"I--get out?" Billy repeated dazedly. "Why, I AM the union!"
"Oh, no you're not, Bill. Surely the principles involved are larger than any one man!" Susan said pleasantly.
"Well, well--yes--that's true!" he agreed, after a second's silence. "To a certain extent--I see what you mean!--that is true. But, Sue, this is an unusual case. I organized these boys, I talked to them, and for them. They couldn't hold together without me--they'll tell you so themselves!"
"But, Billy, that's not logic. Suppose you died?"
"Well, well, but by the Lord Harry I'm not going to die!" he said heatedly. "I propose to stick right here on my job, and if they get a bunch of scabs in here they can take the consequences! The hour of organized labor has come, and we'll fight the thing out along these lines---"
"Through your hat--that's the way you're talking now!" Susan said scornfully. "Don't use those worn-out phrases, Bill; don't do it! I'm sick of people who live by a bunch of expressions, without ever stopping to think whether they mean anything or not! You're too big and too smart for that, Bill! Now, here you've given the cause a splendid push up, you've helped these particular men! Now go somewhere else, and stir up more trouble. They'll find someone to carry it on, don't you worry, and meanwhile you'll be a sort of idol--all the more influential for being a martyr to the cause!"

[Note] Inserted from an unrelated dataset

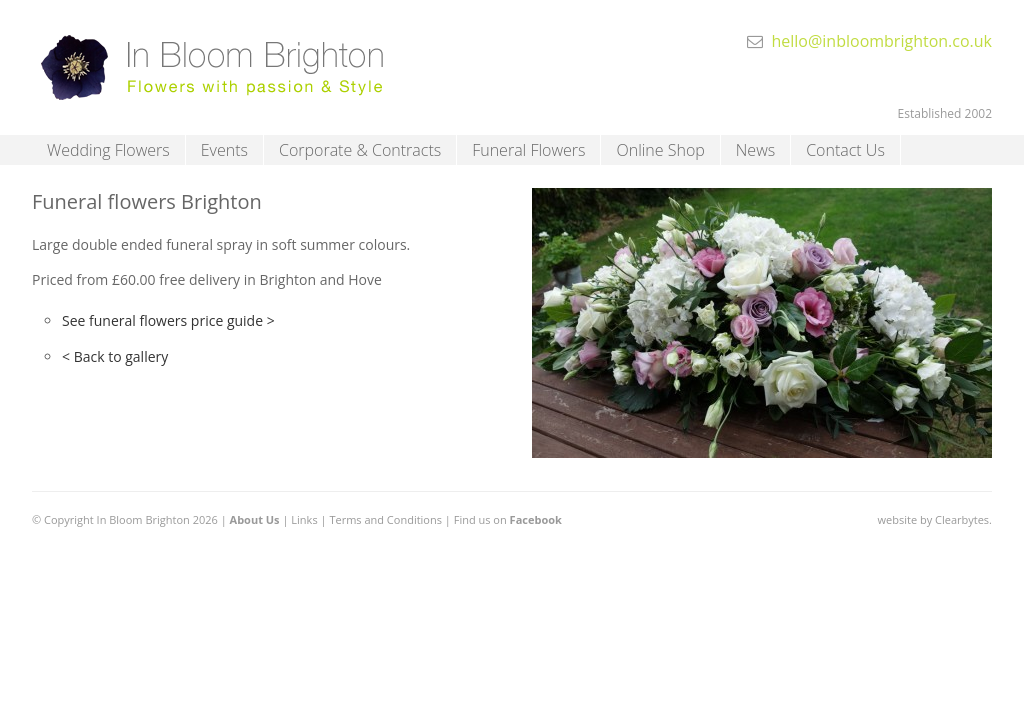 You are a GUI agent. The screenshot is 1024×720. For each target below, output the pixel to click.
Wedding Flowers (108, 150)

Billy did not answer. He got up and walked away from her, turned, and came slowly back.
"I've been here ten years," he said then, and at the sound of pain in his voice the girl's heart began to ache for him. "I don't believe they'd stand for it," he added presently, with more hope. And finally, "And I don't know what I'd do!"
"Well, that oughtn't to influence you," Susan said bracingly.
"No, you're quite right. That's not the point," he agreed quickly.